Word for word, copy the line containing "What do you see at coordinates (344, 884)" and each line after it in the records below, ending with the last line.

Data for the task >>
•••••

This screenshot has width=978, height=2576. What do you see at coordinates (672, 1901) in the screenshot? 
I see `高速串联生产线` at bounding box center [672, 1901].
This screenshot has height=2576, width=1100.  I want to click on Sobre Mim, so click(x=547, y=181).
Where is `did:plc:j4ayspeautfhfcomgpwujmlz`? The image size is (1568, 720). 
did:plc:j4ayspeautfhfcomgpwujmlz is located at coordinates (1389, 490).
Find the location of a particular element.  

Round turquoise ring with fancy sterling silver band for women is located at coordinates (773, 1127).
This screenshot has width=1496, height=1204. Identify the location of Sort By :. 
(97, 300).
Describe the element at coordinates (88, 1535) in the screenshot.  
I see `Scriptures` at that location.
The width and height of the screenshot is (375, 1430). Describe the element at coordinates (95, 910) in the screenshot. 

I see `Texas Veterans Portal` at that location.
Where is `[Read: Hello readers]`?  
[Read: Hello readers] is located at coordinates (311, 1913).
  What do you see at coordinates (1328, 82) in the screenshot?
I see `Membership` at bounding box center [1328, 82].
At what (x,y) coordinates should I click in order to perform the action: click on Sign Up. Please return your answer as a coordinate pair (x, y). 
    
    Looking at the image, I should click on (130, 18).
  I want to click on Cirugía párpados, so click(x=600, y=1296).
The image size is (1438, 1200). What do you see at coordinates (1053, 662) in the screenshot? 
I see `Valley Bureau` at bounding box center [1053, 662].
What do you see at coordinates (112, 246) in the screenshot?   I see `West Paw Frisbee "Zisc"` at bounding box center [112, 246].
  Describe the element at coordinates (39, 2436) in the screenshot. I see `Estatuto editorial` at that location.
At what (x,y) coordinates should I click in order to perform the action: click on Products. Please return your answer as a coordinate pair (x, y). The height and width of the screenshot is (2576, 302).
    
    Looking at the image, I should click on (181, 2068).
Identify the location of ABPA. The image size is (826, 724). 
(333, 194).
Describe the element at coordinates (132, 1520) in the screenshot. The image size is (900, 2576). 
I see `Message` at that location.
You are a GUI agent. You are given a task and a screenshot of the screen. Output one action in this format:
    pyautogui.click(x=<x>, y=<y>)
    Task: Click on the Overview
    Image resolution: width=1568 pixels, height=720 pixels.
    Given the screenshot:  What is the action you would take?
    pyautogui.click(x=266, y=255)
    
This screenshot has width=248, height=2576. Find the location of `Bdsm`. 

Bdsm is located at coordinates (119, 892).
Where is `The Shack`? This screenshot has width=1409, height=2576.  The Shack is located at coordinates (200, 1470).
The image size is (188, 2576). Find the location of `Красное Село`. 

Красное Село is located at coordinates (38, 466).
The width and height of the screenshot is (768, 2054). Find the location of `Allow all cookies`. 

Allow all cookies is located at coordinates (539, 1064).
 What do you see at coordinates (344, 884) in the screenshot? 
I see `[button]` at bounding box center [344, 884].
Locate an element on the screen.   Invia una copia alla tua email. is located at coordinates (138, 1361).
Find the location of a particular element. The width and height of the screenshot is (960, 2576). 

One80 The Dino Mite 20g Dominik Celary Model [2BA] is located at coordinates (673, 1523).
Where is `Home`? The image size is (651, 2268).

•••••

Reply to the task >>
 What do you see at coordinates (344, 884) in the screenshot? 
I see `[button]` at bounding box center [344, 884].
Locate an element on the screen.   Invia una copia alla tua email. is located at coordinates (138, 1361).
Find the location of a particular element. The width and height of the screenshot is (960, 2576). 

One80 The Dino Mite 20g Dominik Celary Model [2BA] is located at coordinates (673, 1523).
Where is `Home`? The image size is (651, 2268).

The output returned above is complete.